Speaker
Description
Reaction optimisation plays a fundamental role in the drug discovery process; for many this is at the reaction design stage[1]. This optimisation process is often expensive and time consuming, and generally follows one of two approaches, the first being the use of a chemist’s intuition (this however relies on the chemist having knowledge of the reaction domain) with the alternative being a purely computational approach (this however has no understanding as to the underlying chemistry)[2]. We present a solution to this by capturing chemical intuition with a machine learning (ML) model trained on literature data to predict reaction outcomes, passing these predictions into the optimisation process to help guide it through its understanding of the chemical space.

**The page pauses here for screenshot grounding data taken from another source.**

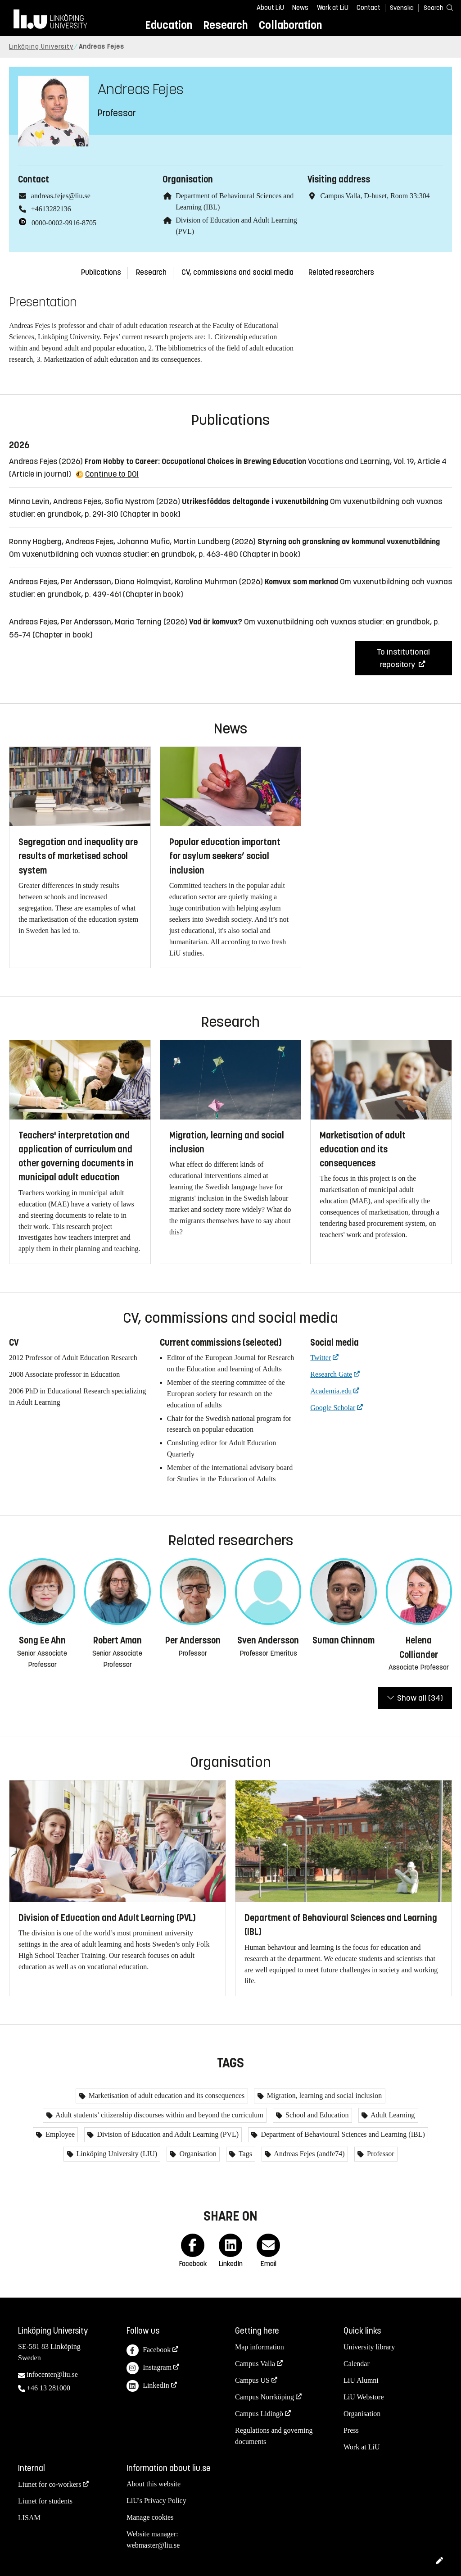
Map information (259, 2347)
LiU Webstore (363, 2397)
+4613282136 (51, 209)
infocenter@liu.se (52, 2374)
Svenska (402, 8)
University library (369, 2347)
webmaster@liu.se (153, 2545)
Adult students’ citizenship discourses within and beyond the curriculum (158, 2115)
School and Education (316, 2115)
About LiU (270, 8)
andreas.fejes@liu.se (60, 196)
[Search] (433, 7)
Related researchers (341, 272)
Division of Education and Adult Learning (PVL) (167, 2134)
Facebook (149, 2350)
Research (225, 25)
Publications (101, 272)
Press (351, 2430)
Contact (368, 8)
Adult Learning (392, 2115)
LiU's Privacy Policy (156, 2500)
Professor (379, 2153)
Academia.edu (331, 1391)
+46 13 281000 (48, 2388)
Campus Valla (255, 2363)
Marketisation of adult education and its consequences (166, 2095)
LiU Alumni (361, 2380)
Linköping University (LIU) (116, 2153)
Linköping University (41, 46)
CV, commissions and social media (237, 272)
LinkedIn (148, 2386)
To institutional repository (403, 658)
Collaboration (290, 25)
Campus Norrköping (264, 2397)
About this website (154, 2484)
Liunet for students (45, 2501)
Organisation (196, 2153)
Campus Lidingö (259, 2413)
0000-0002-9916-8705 (64, 223)
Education (168, 25)
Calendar (356, 2363)
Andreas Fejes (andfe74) (308, 2153)
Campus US (252, 2380)
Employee (59, 2134)
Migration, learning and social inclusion (323, 2095)
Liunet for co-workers (49, 2484)
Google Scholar (332, 1407)
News (300, 8)
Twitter (320, 1357)
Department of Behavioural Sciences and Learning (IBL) (342, 2134)
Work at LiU (332, 8)
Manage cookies (150, 2517)
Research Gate (331, 1374)
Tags (244, 2153)
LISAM (29, 2517)
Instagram (149, 2368)
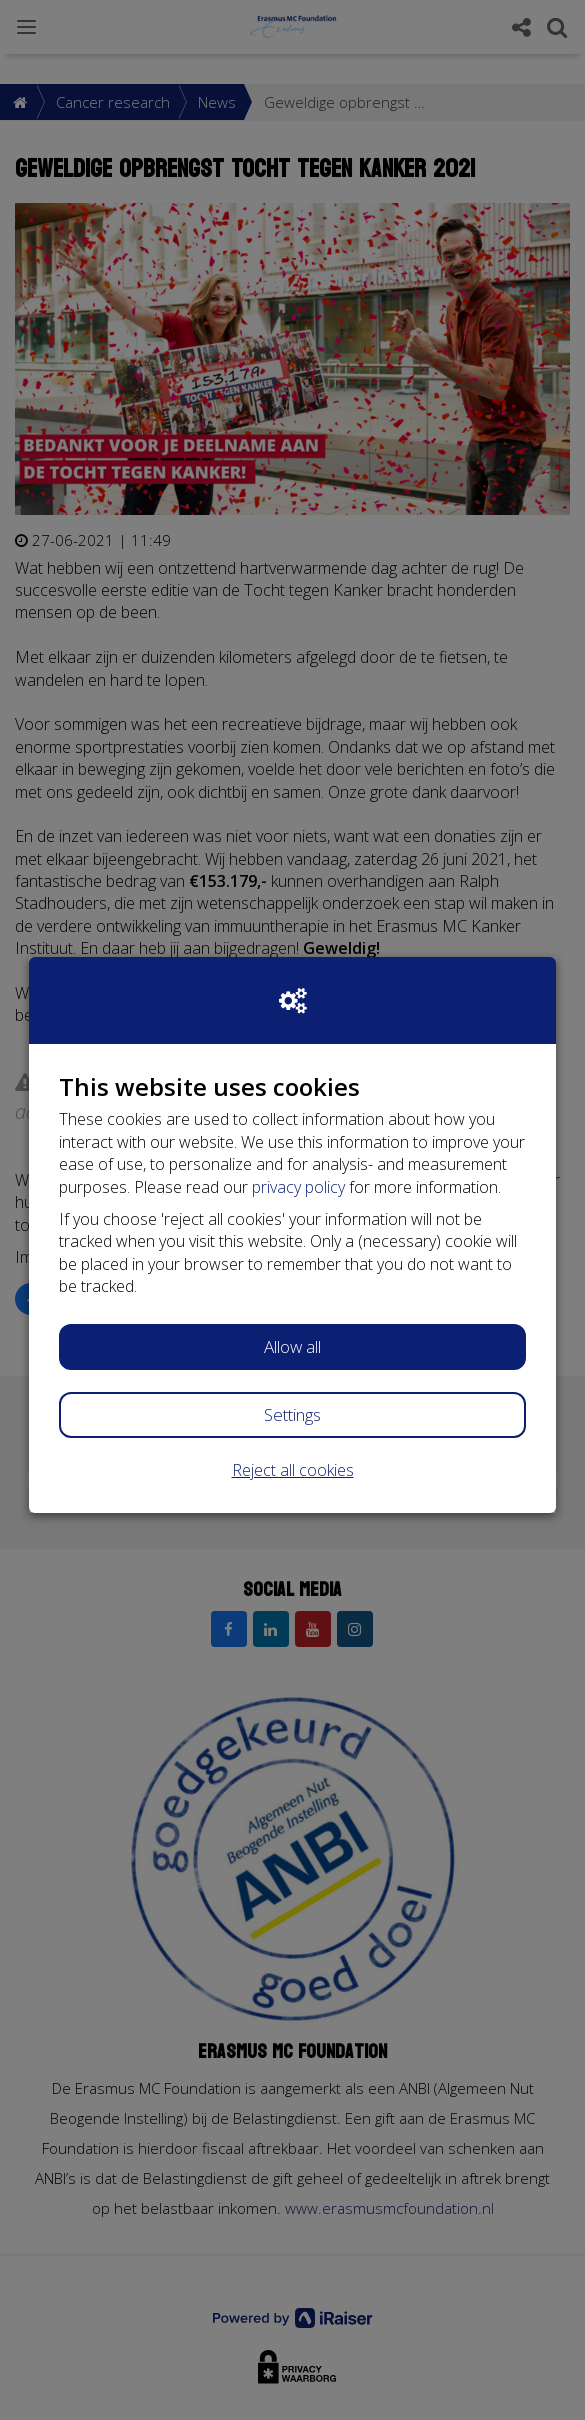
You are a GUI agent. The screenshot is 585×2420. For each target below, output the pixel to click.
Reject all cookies (293, 1470)
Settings (292, 1414)
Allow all (292, 1346)
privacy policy (298, 1187)
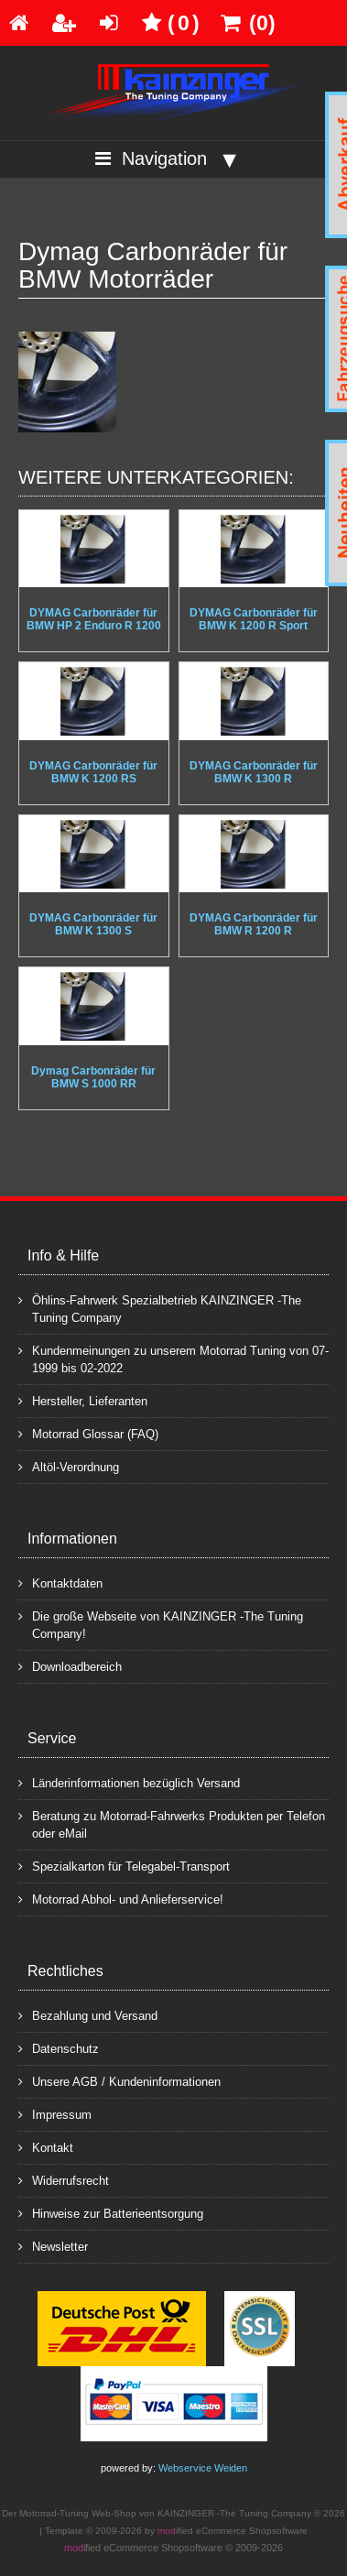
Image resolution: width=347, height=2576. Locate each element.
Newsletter (53, 2246)
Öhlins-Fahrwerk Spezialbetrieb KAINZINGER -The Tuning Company (159, 1308)
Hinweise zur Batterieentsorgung (110, 2213)
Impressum (55, 2114)
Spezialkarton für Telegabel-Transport (124, 1865)
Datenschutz (58, 2048)
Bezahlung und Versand (87, 2015)
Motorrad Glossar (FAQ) (88, 1433)
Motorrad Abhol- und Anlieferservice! (120, 1898)
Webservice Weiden (202, 2467)
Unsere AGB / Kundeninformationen (119, 2081)
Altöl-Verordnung (68, 1466)
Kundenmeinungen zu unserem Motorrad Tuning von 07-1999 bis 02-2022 (173, 1358)
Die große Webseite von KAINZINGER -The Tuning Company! (160, 1624)
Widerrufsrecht (63, 2180)
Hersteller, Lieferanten (82, 1400)
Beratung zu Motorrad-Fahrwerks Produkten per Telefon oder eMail (171, 1823)
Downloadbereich (70, 1666)
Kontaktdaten (60, 1582)
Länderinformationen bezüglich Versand (129, 1782)
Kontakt (45, 2147)
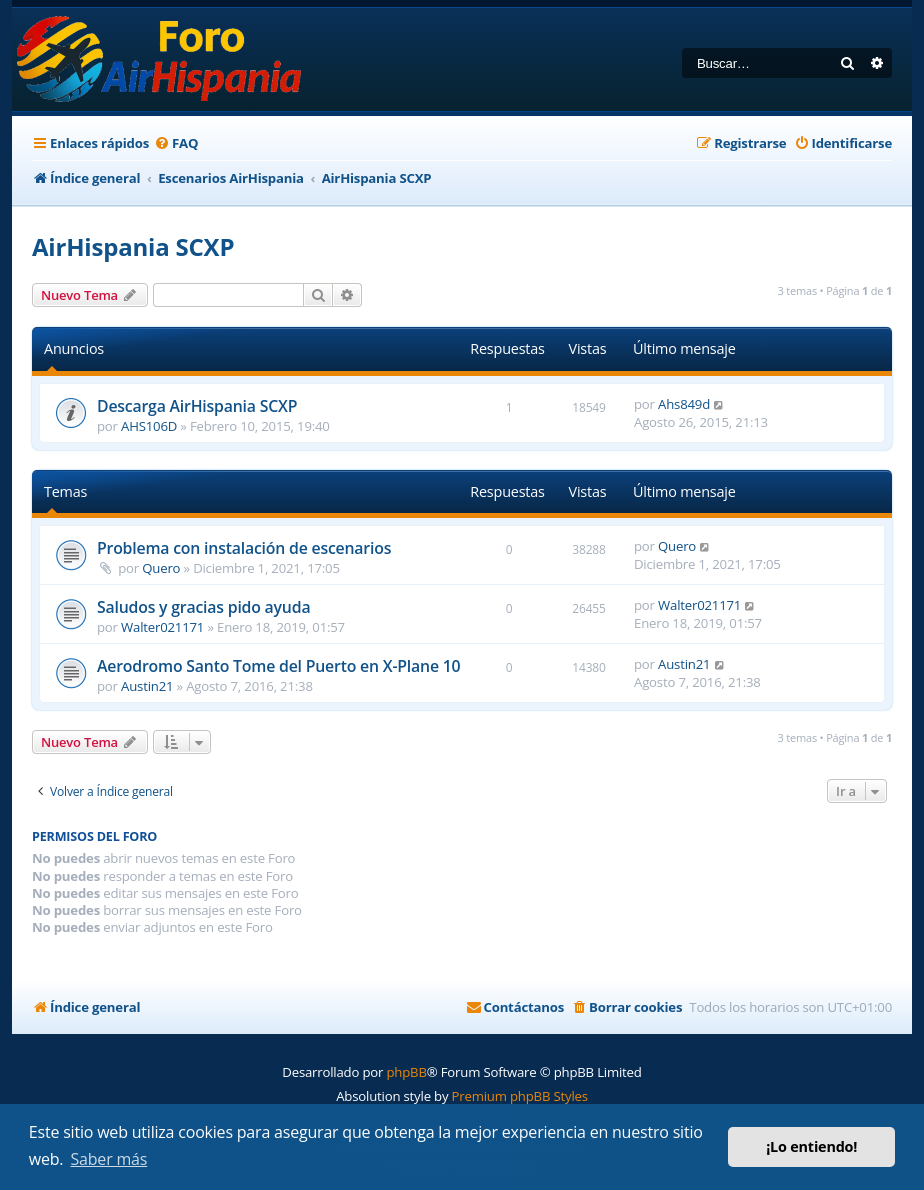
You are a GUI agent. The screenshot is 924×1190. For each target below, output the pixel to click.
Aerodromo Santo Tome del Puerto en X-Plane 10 (278, 666)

This capturing of chemical intuition in the reaction optimisation process can lead to experimental savings of up to 50% when trying to find the optimal reaction. With the approaches used not being limited to the reactions considered in this work, and the creation of a predictive model for reaction outcomes based on either in-house or publicly available data, this approach could be utilised to accelerate the optimisation process in general, reducing both the cost and time associated with it.
References:
1. C. J. Taylor, A. Pomberger, K. C. Felton, R. Grainger, M. Barecka, T. W. Chamberlain, R. A. Bourne, C. N. Johnson, A. A. Lapkin, Chem. Rev., 2023, 123, 3089–3126.
2. B. J. Shields, J. Stevens, J. Li, M. Parasram, F. Damani, J. I. M. Alvarado, J. M. Janey, R. P. Adams, A. G. Doyle, Nature, 2021, 590, 89–96.